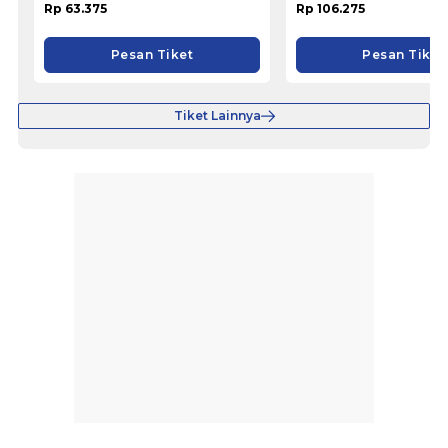
Rp 63.375
Rp 106.275
Pesan Tiket
Pesan Tiket
Tiket Lainnya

:::

Could you output all the entries above exactly as written, leaving out the pictures?

*Solved exercise*
Rp 63.375
Rp 106.275
Pesan Tiket
Pesan Tiket
Tiket Lainnya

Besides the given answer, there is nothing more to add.